According to Lynch et al. [16], an intensive community-based program was found to be more effective at improving glycemic control in low income African-American with diabetes. Specifically, researchers of this study of 100% African-Americans stated that included the culturally tailored education, behavioral skills along with peer support may lead to clinically significant reduction in HbA1C. Along the same lines, [24] found the level of diabetes self-management to be enhanced by the health coaching model from his study that was inclusive of 30% African-Americans and found no effect modification by demographic factors. The absence of an effect of patient race/ethnicity may be explained through the linguistic concordance of patients and coaches as patients could choose their own coach [24].

Peer health coaching had a larger effect on HbA1C improvement especially when targeting high risk patients with poorly controlled diabetes. Ednoletkova et al. [25] found Nurse-led tele-coaching to help sustain glycemic control in patients with diabetes Peer support can improve clinical outcomes of HbA1C and was reported to be a practical and effective intervention approach to assist African-American diabetic patients [15].
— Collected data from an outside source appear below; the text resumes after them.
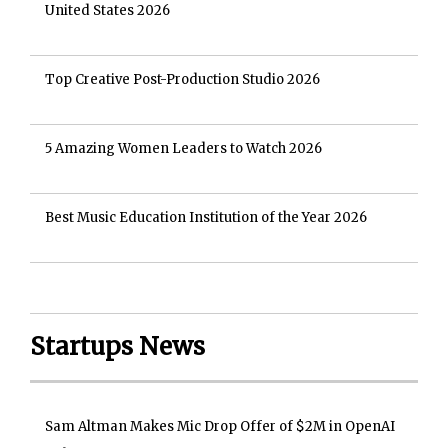
United States 2026
Top Creative Post-Production Studio 2026
5 Amazing Women Leaders to Watch 2026
Best Music Education Institution of the Year 2026
Startups News
Sam Altman Makes Mic Drop Offer of $2M in OpenAI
Consistent with Ruffin [3], health coaching is an effective strategy to improve glycemic control and overall quality of life of African-American patients with diabetes. This integrative review captured the effectiveness of health coaching in addressing glycemic control in African-American adults with type 2 diabetes. In addition, Wayne et al. [15] study was inclusive of 45% African-Americans and found significant improvement in HbA1C for participants in the health coaching group. Health coaching in primary care appears to lead to significant benefits for poorly controlled diabetics [15]. Willard-Grace et al. [19] supported the notion that health coaching has the potential to alleviate nationwide deficiencies in glucose control, especially from the African-American population. The health coaching model improved glycemic control in nearly twice as many coached patients over traditional care model [19].

Strength & Limitation

Findings from this evidence-based practice review support the modality of health coaching and offer benefits for providing assistance to African-American patients with type 2 diabetes. This integrative review has several limitations pertinent to the search criteria. Limiting the study to publications in the English language dated 2013 to 2018 excluded many landmark studies on diabetes and health coaching. There is a scarce of data on health coaching and diabetes in the African-American population. Additionally, the CASP tool was challenging as a combination of multiple subsets of tools limited to specific types of studies. Critical appraisal could have been stronger with one single tool apprising the evidence.

Conclusion and Recommendations

This evidence-based practice change project captured the effectiveness of the health coaching model in addressing diabetes in the vulnerable population. Health coaching is an important tool to address glycemic control and improve quality of life of African- American patients with diabetes. The National diabetes goals aligned with Healthy People 2020 may be achieved by implementing the health coaching model in the care of patients with uncontrolled diabetes. As a modality for best practice, the health coaching model may be a beneficial strategy to provide added support to African-American patients with diabetes. Advanced practice nurses and physicians can implement this strategy in the primary care setting and the endocrinology specialty practice to further support patients with uncontrolled diabetes. To optimize glycemic control, patients need to have a fundamental understanding of the nature of diabetes, self-management, effective communication with clinicians, ability to navigate the healthcare system, receive optimal emotional support, and continuity of care to meet their health care goals and improve glycemic control. Randomized control trials and longitudinal studies with large sample size are required to further assess the feasibility of health coaching in the African- American population. Considering the escalating prevalence and risk of untoward outcomes secondary to diabetes, it is imperative for additional strategies, such as health coaching, to be employed to further support and address the global diabetes threat.